▸ Data for the task:
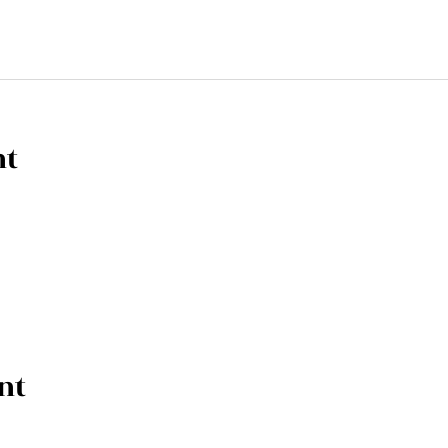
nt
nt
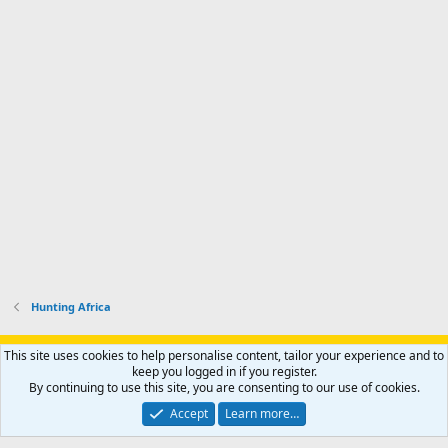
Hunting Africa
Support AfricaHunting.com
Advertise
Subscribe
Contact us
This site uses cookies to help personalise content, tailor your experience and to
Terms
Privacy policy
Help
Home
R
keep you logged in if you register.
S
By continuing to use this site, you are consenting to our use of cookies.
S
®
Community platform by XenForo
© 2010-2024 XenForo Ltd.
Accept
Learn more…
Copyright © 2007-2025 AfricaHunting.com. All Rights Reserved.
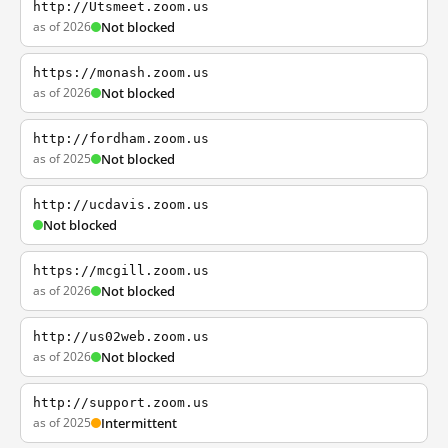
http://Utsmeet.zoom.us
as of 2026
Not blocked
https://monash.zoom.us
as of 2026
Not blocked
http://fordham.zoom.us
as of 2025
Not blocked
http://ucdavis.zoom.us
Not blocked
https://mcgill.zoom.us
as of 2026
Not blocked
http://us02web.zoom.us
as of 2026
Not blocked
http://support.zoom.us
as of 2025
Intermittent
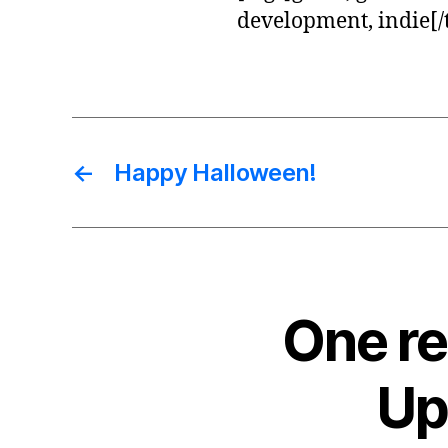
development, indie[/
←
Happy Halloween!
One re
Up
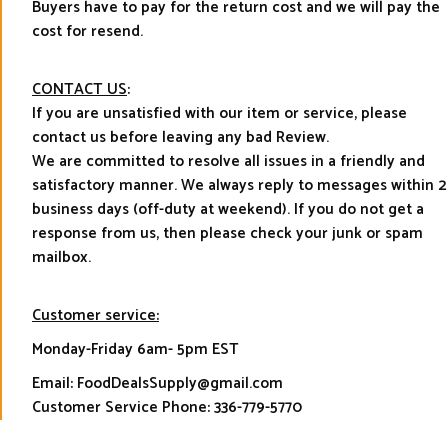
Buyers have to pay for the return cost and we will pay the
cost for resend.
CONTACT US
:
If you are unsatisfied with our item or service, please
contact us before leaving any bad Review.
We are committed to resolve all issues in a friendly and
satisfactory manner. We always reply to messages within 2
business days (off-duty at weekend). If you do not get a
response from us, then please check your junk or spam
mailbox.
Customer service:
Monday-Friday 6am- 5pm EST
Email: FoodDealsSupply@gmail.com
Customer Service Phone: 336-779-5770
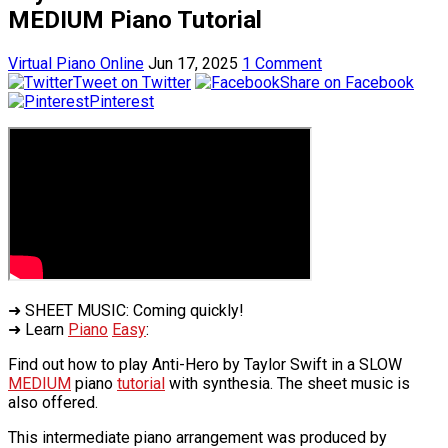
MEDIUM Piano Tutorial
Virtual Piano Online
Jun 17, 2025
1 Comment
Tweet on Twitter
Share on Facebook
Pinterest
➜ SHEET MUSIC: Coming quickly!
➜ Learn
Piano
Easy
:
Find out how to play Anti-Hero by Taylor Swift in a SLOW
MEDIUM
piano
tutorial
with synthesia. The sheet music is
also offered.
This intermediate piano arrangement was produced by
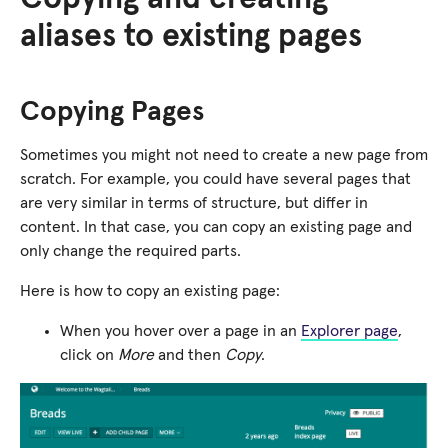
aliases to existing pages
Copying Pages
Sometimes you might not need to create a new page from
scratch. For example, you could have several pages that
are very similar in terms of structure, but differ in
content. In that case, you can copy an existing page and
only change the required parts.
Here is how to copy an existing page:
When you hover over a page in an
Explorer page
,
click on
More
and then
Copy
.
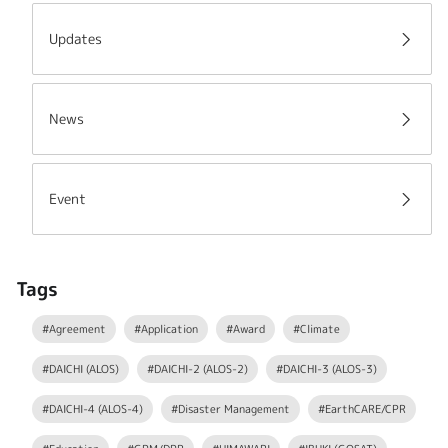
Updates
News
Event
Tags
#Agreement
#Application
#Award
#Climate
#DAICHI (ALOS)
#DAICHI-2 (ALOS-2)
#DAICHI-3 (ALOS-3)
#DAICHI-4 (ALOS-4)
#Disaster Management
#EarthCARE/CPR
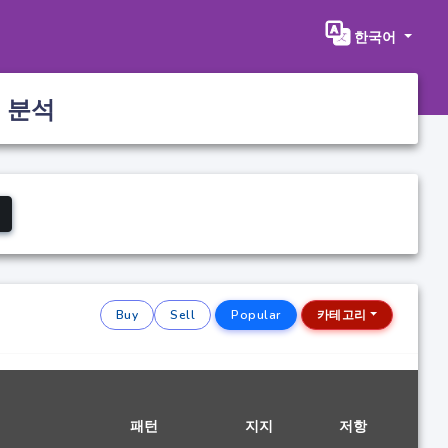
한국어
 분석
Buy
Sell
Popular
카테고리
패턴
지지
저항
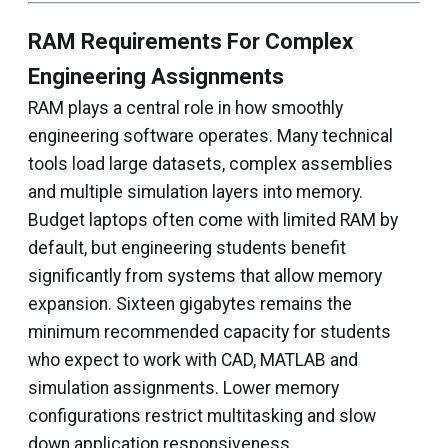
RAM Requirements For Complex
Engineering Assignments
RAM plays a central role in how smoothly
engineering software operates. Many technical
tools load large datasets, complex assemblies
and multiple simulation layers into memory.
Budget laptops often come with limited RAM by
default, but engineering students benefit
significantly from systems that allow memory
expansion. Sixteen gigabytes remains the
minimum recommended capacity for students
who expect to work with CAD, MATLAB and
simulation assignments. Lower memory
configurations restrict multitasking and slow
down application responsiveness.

▸ Goal of the exercise: From the data above, output exactly the lines between the one containing "Engineering Assignments" and the one containing "expansion. Sixteen gigabytes remains the", counting both of them.

▸ Answer to the problem:
Engineering Assignments
RAM plays a central role in how smoothly
engineering software operates. Many technical
tools load large datasets, complex assemblies
and multiple simulation layers into memory.
Budget laptops often come with limited RAM by
default, but engineering students benefit
significantly from systems that allow memory
expansion. Sixteen gigabytes remains the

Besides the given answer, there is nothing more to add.